Items from a data source:
########################################
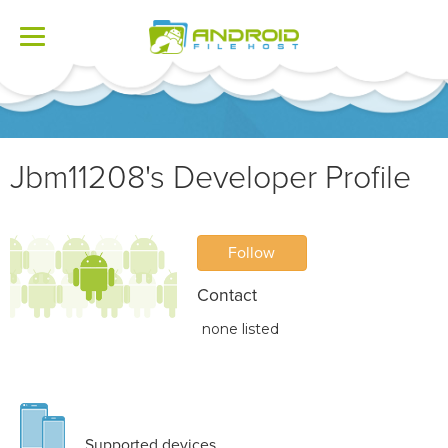
Toggle
navigation
Jbm11208's Developer Profile
Follow
Contact
none listed
Supported devices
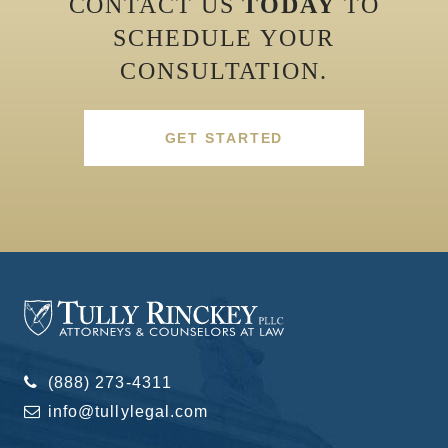
CONTACT US
TODAY
TO
SCHEDULE YOUR
CONSULTATION.
GET STARTED
(888) 273-4311
info@tullylegal.com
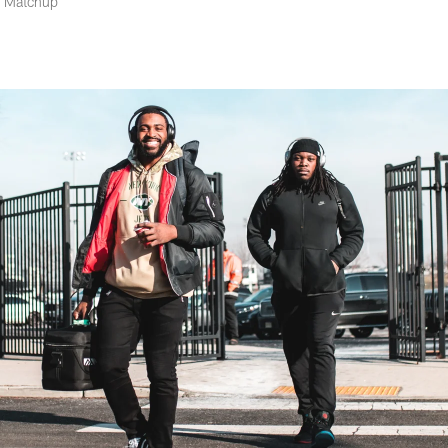
6 Matchup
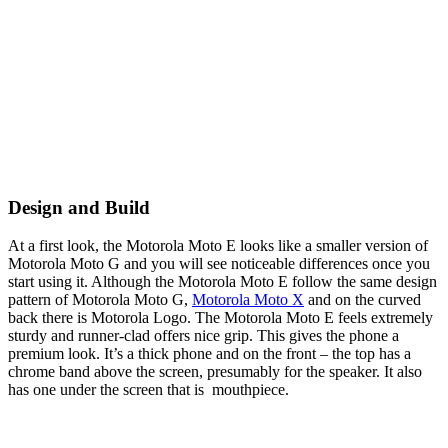
Design and Build
At a first look, the Motorola Moto E looks like a smaller version of
Motorola Moto G and you will see noticeable differences once you
start using it. Although the Motorola Moto E follow the same design
pattern of Motorola Moto G,
Motorola Moto X
and on the curved
back there is Motorola Logo. The Motorola Moto E feels extremely
sturdy and runner-clad offers nice grip. This gives the phone a
premium look. It’s a thick phone and on the front – the top has a
chrome band above the screen, presumably for the speaker. It also
has one under the screen that is mouthpiece.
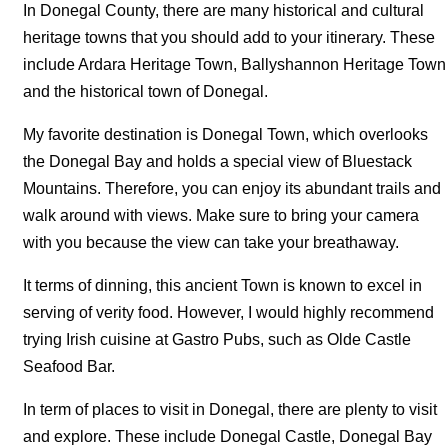
In Donegal County, there are many historical and cultural
heritage towns that you should add to your itinerary. These
include Ardara Heritage Town, Ballyshannon Heritage Town
and the historical town of Donegal.
My favorite destination is Donegal Town, which overlooks
the Donegal Bay and holds a special view of Bluestack
Mountains. Therefore, you can enjoy its abundant trails and
walk around with views. Make sure to bring your camera
with you because the view can take your breathaway.
It terms of dinning, this ancient Town is known to excel in
serving of verity food. However, I would highly recommend
trying Irish cuisine at Gastro Pubs, such as Olde Castle
Seafood Bar.
In term of places to visit in Donegal, there are plenty to visit
and explore. These include Donegal Castle, Donegal Bay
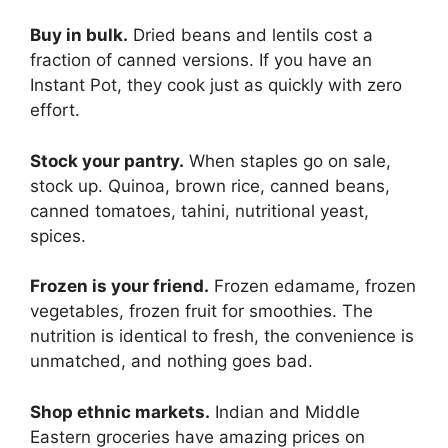
Buy in bulk.
Dried beans and lentils cost a
fraction of canned versions. If you have an
Instant Pot, they cook just as quickly with zero
effort.
Stock your pantry.
When staples go on sale,
stock up. Quinoa, brown rice, canned beans,
canned tomatoes, tahini, nutritional yeast,
spices.
Frozen is your friend.
Frozen edamame, frozen
vegetables, frozen fruit for smoothies. The
nutrition is identical to fresh, the convenience is
unmatched, and nothing goes bad.
Shop ethnic markets.
Indian and Middle
Eastern groceries have amazing prices on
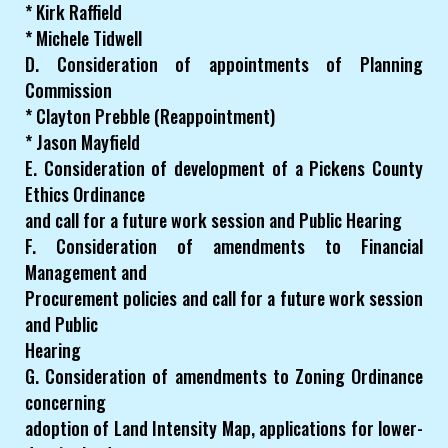
* Kirk Raffield
* Michele Tidwell
D. Consideration of appointments of Planning
Commission
* Clayton Prebble (Reappointment)
* Jason Mayfield
E. Consideration of development of a Pickens County
Ethics Ordinance
and call for a future work session and Public Hearing
F. Consideration of amendments to Financial
Management and
Procurement policies and call for a future work session
and Public
Hearing
G. Consideration of amendments to Zoning Ordinance
concerning
adoption of Land Intensity Map, applications for lower-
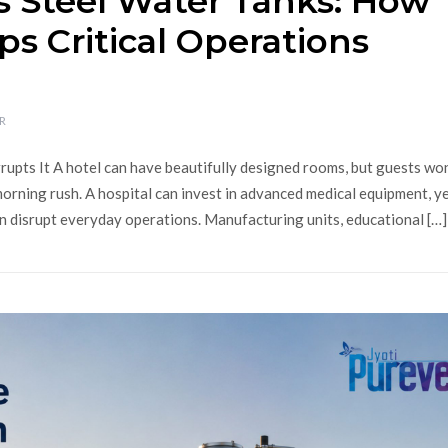
s Steel Water Tanks: How
ps Critical Operations
R
pts It A hotel can have beautifully designed rooms, but guests won
orning rush. A hospital can invest in advanced medical equipment, y
n disrupt everyday operations. Manufacturing units, educational […]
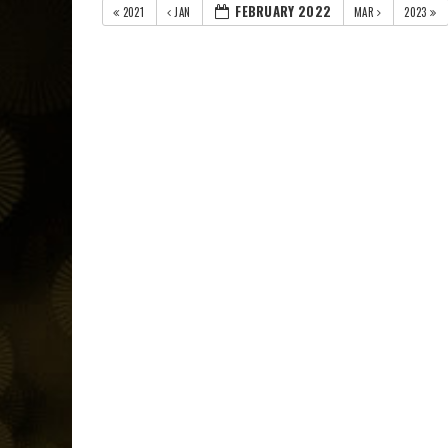
FEBRUARY 2022
2021
JAN
MAR
2023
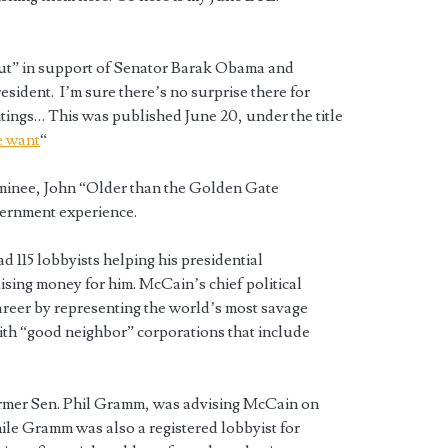
 out” in support of Senator Barak Obama and
ident. I’m sure there’s no surprise there for
ings… This was published June 20, under the title
e want
“
minee, John “Older than the Golden Gate
vernment experience.
 115 lobbyists helping his presidential
ising money for him. McCain’s chief political
career by representing the world’s most savage
ith “good neighbor” corporations that include
rmer Sen. Phil Gramm, was advising McCain on
ile Gramm was also a registered lobbyist for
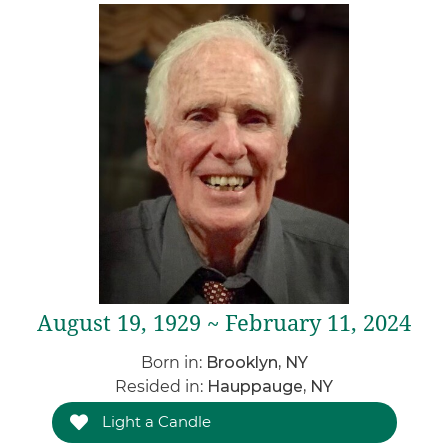
August 19, 1929 ~ February 11, 2024
Born in:
Brooklyn, NY
Resided in:
Hauppauge, NY
Light a Candle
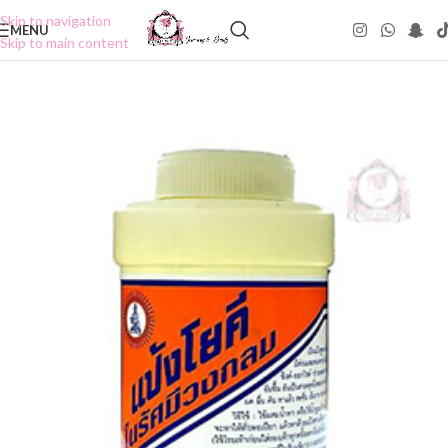
Skip to navigation
MENU
Skip to main content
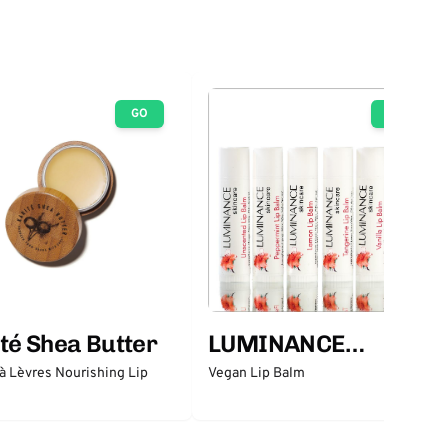
GO
GO
té Shea Butter
LUMINANCE
SKINCARE
 Lèvres Nourishing Lip
Vegan Lip Balm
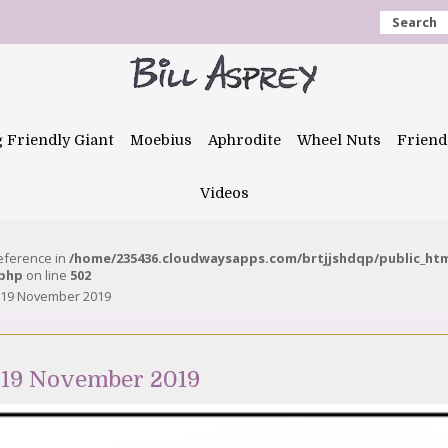
Search
g Friendly Giant
Moebius
Aphrodite
Wheel Nuts
Friend
Videos
reference in
/home/235436.cloudwaysapps.com/brtjjshdqp/public_ht
.php
on line
502
 19 November 2019
 19 November 2019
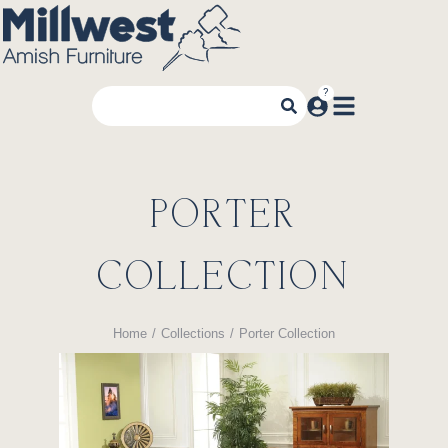
PORTER
COLLECTION
Home
Collections
Porter Collection
You are here:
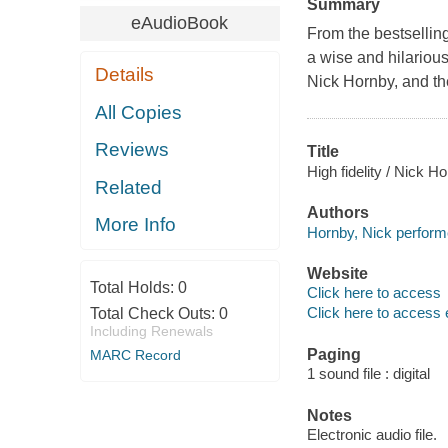
Summary
eAudioBook
From the bestsellin
a wise and hilarious
Details
Nick Hornby, and th
All Copies
Reviews
Title
High fidelity / Nick H
Related
Authors
More Info
Hornby, Nick performe
Website
Total Holds:
0
Click here to access
Click here to access 
Total Check Outs:
0
Including Renewals
Paging
MARC Record
1 sound file : digital
Notes
Electronic audio file.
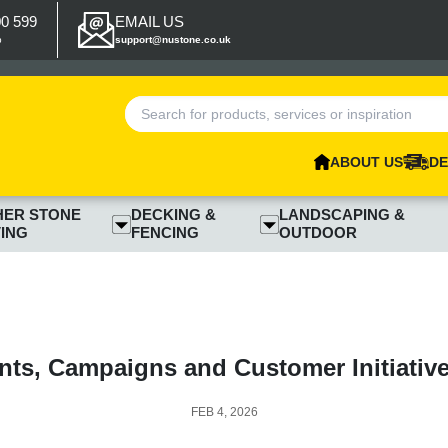
00 599
EMAIL US
p
support@nustone.co.uk
ABOUT US
DE
HER STONE
DECKING &
LANDSCAPING &
ING
FENCING
OUTDOOR
nts, Campaigns and Customer Initiativ
FEB 4, 2026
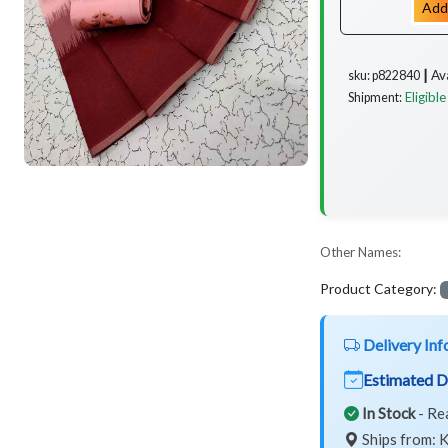
Add
Av
sku: p822840 ┃
Eligible
Shipment:
Other Names:
Product Category:
Delivery Inf
Estimated D
In Stock
- Re
Ships from: K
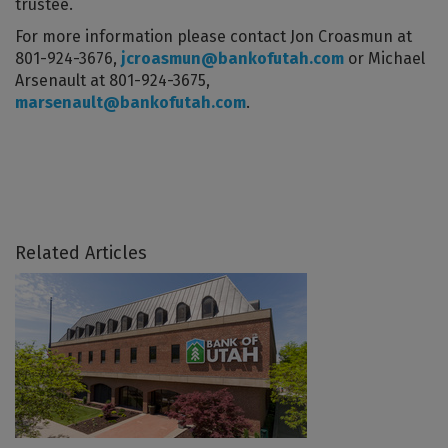
trustee.
For more information please contact Jon Croasmun at
801-924-3676,
jcroasmun@bankofutah.com
or Michael
Arsenault at 801-924-3675,
marsenault@bankofutah.com
.
Related Articles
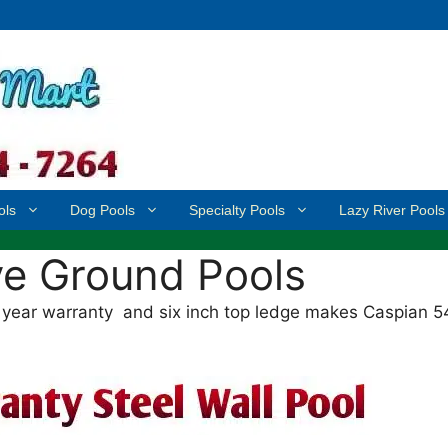
ols
Dog Pools
Specialty Pools
Lazy River Pools
e Ground Pools
year warranty and six inch top ledge makes Caspian 5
########################################
A word-for-word transcript of the entries above is needed, with pictures removed.

> _Written solution_:
Toggle
navigation
Jbm11208's Developer Profile
Follow
Contact
none listed
Supported devices
CONTACT US
TODAY
TO
SCHEDULE YOUR
CONSULTATION.
GET STARTED
(888) 273-4311
info@tullylegal.com
6 Matchup
Design and Build
At a first look, the Motorola Moto E looks like a smaller version of
Motorola Moto G and you will see noticeable differences once you
start using it. Although the Motorola Moto E follow the same design
pattern of Motorola Moto G,
Motorola Moto X
and on the curved
back there is Motorola Logo. The Motorola Moto E feels extremely
sturdy and runner-clad offers nice grip. This gives the phone a
premium look. It’s a thick phone and on the front – the top has a
chrome band above the screen, presumably for the speaker. It also
has one under the screen that is mouthpiece.
In Donegal County, there are many historical and cultural
heritage towns that you should add to your itinerary. These
include Ardara Heritage Town, Ballyshannon Heritage Town
and the historical town of Donegal.
My favorite destination is Donegal Town, which overlooks
the Donegal Bay and holds a special view of Bluestack
Mountains. Therefore, you can enjoy its abundant trails and
walk around with views. Make sure to bring your camera
with you because the view can take your breathaway.
It terms of dinning, this ancient Town is known to excel in
serving of verity food. However, I would highly recommend
trying Irish cuisine at Gastro Pubs, such as Olde Castle
Seafood Bar.
In term of places to visit in Donegal, there are plenty to visit
and explore. These include Donegal Castle, Donegal Bay
Buy in bulk.
Dried beans and lentils cost a
fraction of canned versions. If you have an
Instant Pot, they cook just as quickly with zero
effort.
Stock your pantry.
When staples go on sale,
stock up. Quinoa, brown rice, canned beans,
canned tomatoes, tahini, nutritional yeast,
spices.
Frozen is your friend.
Frozen edamame, frozen
vegetables, frozen fruit for smoothies. The
nutrition is identical to fresh, the convenience is
unmatched, and nothing goes bad.
Shop ethnic markets.
Indian and Middle
Eastern groceries have amazing prices on
* Kirk Raffield
* Michele Tidwell
D. Consideration of appointments of Planning
Commission
* Clayton Prebble (Reappointment)
* Jason Mayfield
E. Consideration of development of a Pickens County
Ethics Ordinance
and call for a future work session and Public Hearing
F. Consideration of amendments to Financial
Management and
Procurement policies and call for a future work session
and Public
Hearing
G. Consideration of amendments to Zoning Ordinance
concerning
adoption of Land Intensity Map, applications for lower-
s Steel Water Tanks: How
ps Critical Operations
R
pts It A hotel can have beautifully designed rooms, but guests won
orning rush. A hospital can invest in advanced medical equipment, y
n disrupt everyday operations. Manufacturing units, educational […]
FEBRUARY 2022
2021
JAN
MAR
2023
 out” in support of Senator Barak Obama and
ident. I’m sure there’s no surprise there for
ings… This was published June 20, under the title
e want
“
minee, John “Older than the Golden Gate
vernment experience.
 115 lobbyists helping his presidential
ising money for him. McCain’s chief political
career by representing the world’s most savage
ith “good neighbor” corporations that include
rmer Sen. Phil Gramm, was advising McCain on
ile Gramm was also a registered lobbyist for
August 19, 1929 ~ February 11, 2024
Born in:
Brooklyn, NY
Resided in:
Hauppauge, NY
Light a Candle
Skip to navigation
MENU
Skip to main content
GO
GO
té Shea Butter
LUMINANCE
SKINCARE
 Lèvres Nourishing Lip
Vegan Lip Balm
Search
g Friendly Giant
Moebius
Aphrodite
Wheel Nuts
Friend
Videos
reference in
/home/235436.cloudwaysapps.com/brtjjshdqp/public_ht
.php
on line
502
 19 November 2019
 19 November 2019
PORTER
COLLECTION
Home
Collections
Porter Collection
You are here:
Summary
eAudioBook
From the bestsellin
a wise and hilarious
Details
Nick Hornby, and th
All Copies
Reviews
Title
High fidelity / Nick H
Related
Authors
More Info
Hornby, Nick performe
Website
Total Holds:
0
Click here to access
Click here to access 
Total Check Outs:
0
Including Renewals
Paging
MARC Record
1 sound file : digital
Notes
Electronic audio file.
00 599
EMAIL US
p
support@nustone.co.uk
ABOUT US
DE
HER STONE
DECKING &
LANDSCAPING &
ING
FENCING
OUTDOOR
nts, Campaigns and Customer Initiativ
FEB 4, 2026
Add
Av
sku: p822840 ┃
Eligible
Shipment:
Other Names:
Product Category:
Delivery Inf
Estimated D
In Stock
- Re
Ships from: K
trustee.
For more information please contact Jon Croasmun at
801-924-3676,
jcroasmun@bankofutah.com
or Michael
Arsenault at 801-924-3675,
marsenault@bankofutah.com
.
Related Articles
ols
Dog Pools
Specialty Pools
Lazy River Pools
e Ground Pools
year warranty and six inch top ledge makes Caspian 5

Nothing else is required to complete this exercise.